1. Count how many values in the **"age"** column have null values:
    - Use **pandas.isnull()** on **age** variable to create a Series of **True** and **False** values. 
    - Use the resulting series to select only the elements in age that are null, and assign the result to **age_null_true**
    - Assign the length of **age_null_true** to **age_null_count**.
2. Print **age_null_count** to see how many null values are in the **"age"** column.

In [24]:
# put your code here
age = titanic_survival["age"]
age_null_true = age[pd.isnull(age)]
#age_null_true = titanic_survival["age"][pd.isnull(titanic_survival["age"])]

#age_null_true
age_null_count = len(age_null_true)
age_null_count

264

# 3.0 Whats The Big Deal With Missing Data?

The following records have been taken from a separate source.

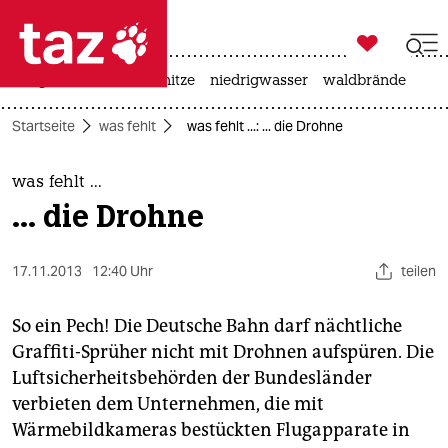

taz zahl ich
krieg in der ukraine
hitze
niedrigwasser
waldbrände

taz zahl ich
Startseite
was fehlt
was fehlt ...: ... die Drohne
taz zahl ich
themen
was fehlt ...
... die Drohne
politik
öko
17.11.2013
12:40 Uhr
teilen
gesellschaft
So ein Pech! Die Deutsche Bahn darf nächtliche
Graffiti-Sprüher nicht mit Drohnen aufspüren. Die
kultur
Luftsicherheitsbehörden der Bundesländer
verbieten dem Unternehmen, die mit
sport
Wärmebildkameras bestückten Flugapparate in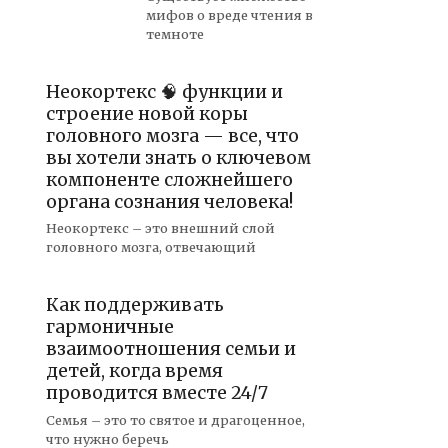
мифов о вреде чтения в
темноте
Неокортекс 🧠 функции и
строение новой коры
головного мозга — все, что
вы хотели знать о ключевом
компоненте сложнейшего
органа сознания человека!
Неокортекс – это внешний слой
головного мозга, отвечающий
Как поддерживать
гармоничные
взаимоотношения семьи и
детей, когда время
проводится вместе 24/7
Семья – это то святое и драгоценное,
что нужно беречь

So, we know that quite a few values are missing from the **"age"** column, and other columns are missing data too. But why is this a problem?

Lets look at a typical approach to calculate the average for the **"age"** column:

```python
mean_age = sum(titanic_survival["age"]) / len(titanic_survival["age"])
```

The result of this is that **mean_age** would be **nan**. This is because any calculations we do with a null value also result in a null value. This makes sense when you think about it -- how can you add a null value to a known value?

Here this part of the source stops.